Our Hello World from previous lesson lacks two important aspects of a CUDA program that are crucial for CUDA programmers: thread hierarchy and memory management. In the next few examples, we will illustrate how threads can be organized within blocks of threads and grids of block in order to control the amount of parallelization in a CUDA program. Finally, we will employ CUDA’s main memory management functionalities to perform an array summation operation on a GPU device.

1. Parallelizing Loops: A Prelude to Thread Hierarchy#

Before getting into the formalities and complexities of the thread hierarchy, let us use a simple example to show its potential impact and usefulness in CUDA programming: parallelizing loops. The following code implements and calls cpuPrinter() function to print the loop indices on the host.

#include <stdlib.h>
#include <stdio.h>

#define N 8

void cpuPrinter(int nlim) {
    for (int idx = 0; idx < nlim; idx++)
        printf("CPU Prints Idx: %d\n", idx);
}

int main(int argc, char **argv) {
    cpuPrinter(N);

    return(EXIT_SUCCESS);
}

copy the proceeding code block into a text file save it as cpu_printer.cu. Then, open a terminal and compile and run the program using the following commands

$ nvcc cpu_printer.cu -o cpu_printer
$ ./cpu_printer

Running these commands generates the following output

CPU Prints Idx: 0
CPU Prints Idx: 1
CPU Prints Idx: 2
CPU Prints Idx: 3
CPU Prints Idx: 4
CPU Prints Idx: 5
CPU Prints Idx: 6
CPU Prints Idx: 7

In the aforementioned code block, we fixed the loop iteration number (N=8) in the preprocessor statement and assumed that it is equal to the number of available threads. In the previous lesson, we demonstrated how to refactor a host function into a device kernel. The difference here is that according to our assumption, our kernel should run 8 times and print the same set of indices as that of the host function call, cpuPrinter().
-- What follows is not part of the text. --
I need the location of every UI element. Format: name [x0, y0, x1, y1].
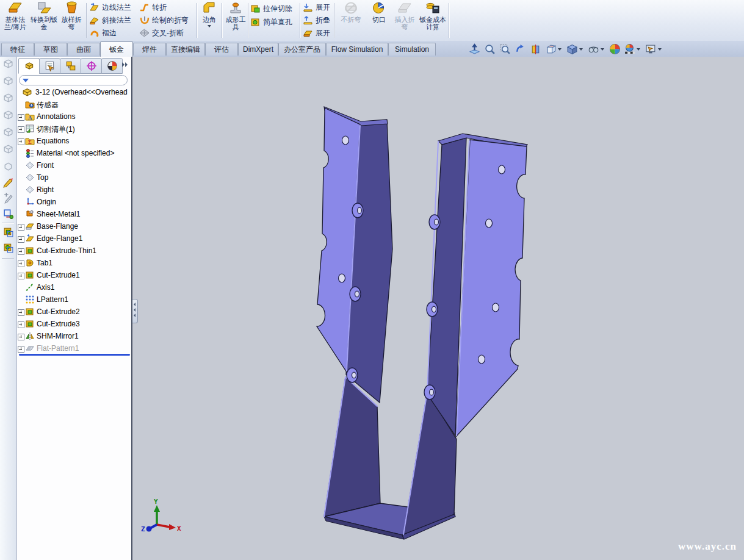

Our general strategy for refactoring the loops in the host function calls into device kernels consists of two steps: (i) write the kernel for an individual thread (which in this case is responsible for performing one iteration), and (ii) launch the kernel with a total number of threads equal to the number of loop iterations. Let us call our refactored kernel gpuPrinter<<<>>>() and store the modified code in the gpu_printer_sb.cu script. The refactored code should look like the following

#include <stdlib.h>
#include <stdio.h>

#define N 8

void cpuPrinter(int nlim) {
    for (int idx = 0; idx < nlim; idx++)
        printf("CPU Prints Idx: %d\n", idx);

    printf("\n");
}

__global__ void gpuPrinter(void) {
    int idx = threadIdx.x;
    printf("GPU Prints Idx: %d\n", idx);        /* Write the kernel for individual threads */
}

int main(int argc, char **argv) {
    cpuPrinter(N);

    gpuPrinter<<<1,N>>>();      /*  Launch the kernel for many threads */
                                /*  CUDA will raise an error if N > 1024 */
    cudaDeviceSynchronize();

    return(EXIT_SUCCESS);
}

Compiling and running this code

$ nvcc gpu_printer_sb.cu -o gpu_printer_sb
$ ./gpu_printer_sb

gives us the desired result

CPU Prints Idx: 0
CPU Prints Idx: 1
CPU Prints Idx: 2
CPU Prints Idx: 3
CPU Prints Idx: 4
CPU Prints Idx: 5
CPU Prints Idx: 6
CPU Prints Idx: 7

GPU Prints Idx: 0
GPU Prints Idx: 1
GPU Prints Idx: 2
GPU Prints Idx: 3
GPU Prints Idx: 4
GPU Prints Idx: 5
GPU Prints Idx: 6
GPU Prints Idx: 7

Pay attention to the two arguments in the execution configuration in the kernel launch: number of blocks in each grid and number of threads in each block, respectively. If the gpuPrinter<<<1,N>>>() kernel is supposed to print the same set of loop indices as that printed by cpuPrinter(N), the simplest approach in this case might be to use one block with N threads in it.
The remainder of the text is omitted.